Holy Spirit School teacher and NSW ACT Independent Education Union Riverina branch vice-president Simon Goss said teachers were “insulted and shocked” by the suggestions made by their employers.
“We deserve to have our conditions maintained and not taken away,” Mr Goss said.
“Shame on our employers and the directors who signed off on it.”
The agreement says assistant principal and school co-ordinator positions will be stamped out and any teacher wanting to step into a leadership role will have to have completed a master’s degree with a distinction average.
Xavier High School teacher and NSW ACT Independent Education Union Riverina branch president Genevieve O’Reilly said the proposed agreement was their biggest concern.
“The impact on schools will be significant because it totally dismantles the traditional practices,” she said.
The meeting also disputed a proposed increase in face-to-face teaching times.
“It would give teachers less time to prepare lessons which sacrifices the quality of teaching,” Ms O’Reilly said.
Mr Goss said the cut to support staff’s pay was significant, with a reduction for some positions of between $6000 and $17,000 a year.

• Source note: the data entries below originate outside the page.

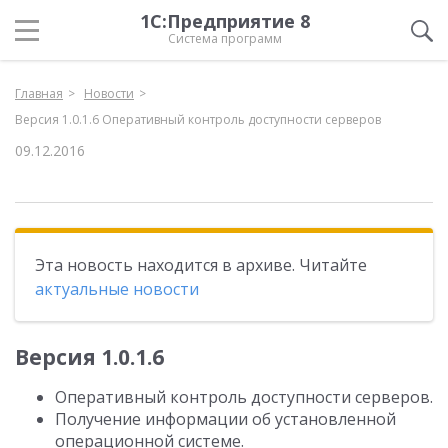
1С:Предприятие 8
Система программ
Главная
Новости
Версия 1.0.1.6 Оперативный контроль доступности серверов
09.12.2016
Эта новость находится в архиве. Читайте
актуальные новости
Версия 1.0.1.6
Оперативный контроль доступности серверов.
Получение информации об установленной
операционной системе.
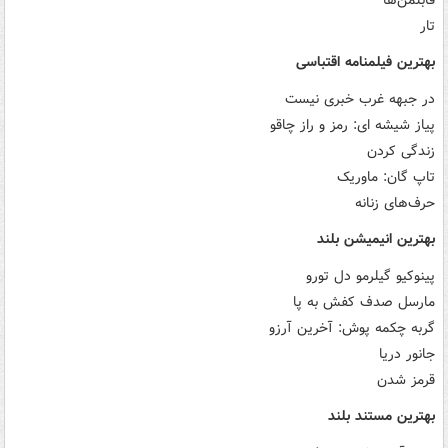
تار
بهترین فیلمنامه اقتباسی
در جبهه غرب خبری نیست
پیاز شیشه ای: رمز و راز چاقو
زندگی کردن
تاپ گان: ماوریک
حرف‌های زنانه
بهترین انیمیشن بلند
پینوکیو گیلرمو دل تورو
مارسل صدف کفش به پا
گربه چکمه پوش: آخرین آرزو
جانور دریا
قرمز شدن
بهترین مستند بلند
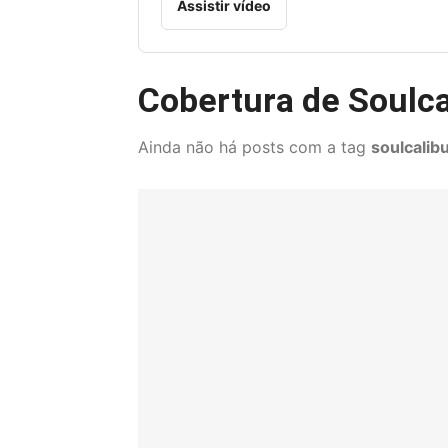
Assistir vídeo
Cobertura de Soulca
Ainda não há posts com a tag
soulcalibu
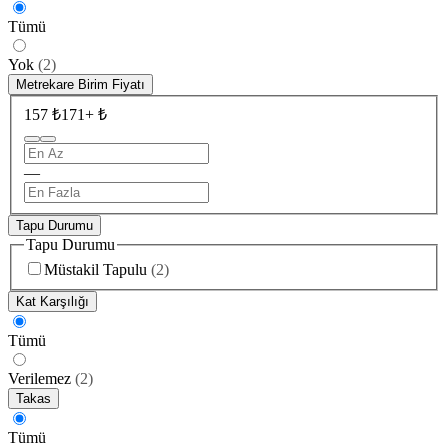
Tümü
Yok
(
2
)
Metrekare Birim Fiyatı
157 ₺
171+ ₺
—
Tapu Durumu
Tapu Durumu
Müstakil Tapulu
(
2
)
Kat Karşılığı
Tümü
Verilemez
(
2
)
Takas
Tümü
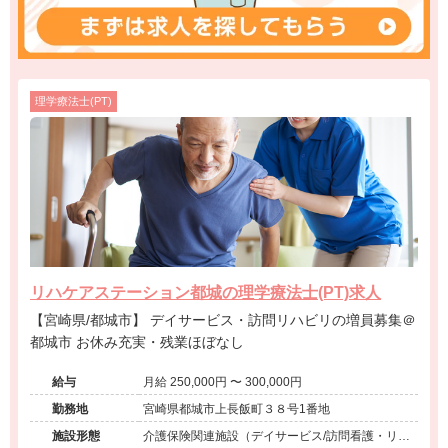
理学療法士(PT)
リハケアステーション都城の理学療法士(PT)求人
【宮崎県/都城市】 デイサービス・訪問リハビリの増員募集＠
都城市 お休み充実・残業ほぼなし
給与
月給 250,000円 〜 300,000円
勤務地
宮崎県都城市上長飯町３８号1番地
施設形態
介護保険関連施設（デイサービス/訪問看護・リ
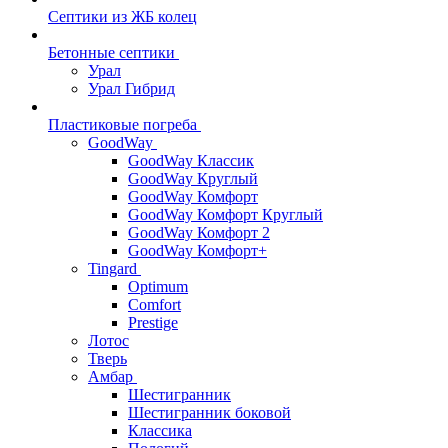
Септики из ЖБ колец
Бетонные септики
Урал
Урал Гибрид
Пластиковые погреба
GoodWay
GoodWay Классик
GoodWay Круглый
GoodWay Комфорт
GoodWay Комфорт Круглый
GoodWay Комфорт 2
GoodWay Комфорт+
Tingard
Optimum
Comfort
Prestige
Лотос
Тверь
Амбар
Шестигранник
Шестигранник боковой
Классика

Catholic Commission for Employment Relations executive director Tony Farley said education was rapidly changing and the proposal was designed to initiate a conversation with the union.
“We want to develop a proposal everyone will agree to,” he said.
“We need to respond to the challenges of the 21st century and we want to spend time talking that through with the union and not dealing with a 1970s industrial campaign.”
Mr Farley said the commission did not want to watch Catholic teachers and staff lose money through stop-work meetings and would continue its conversations with the union and schools.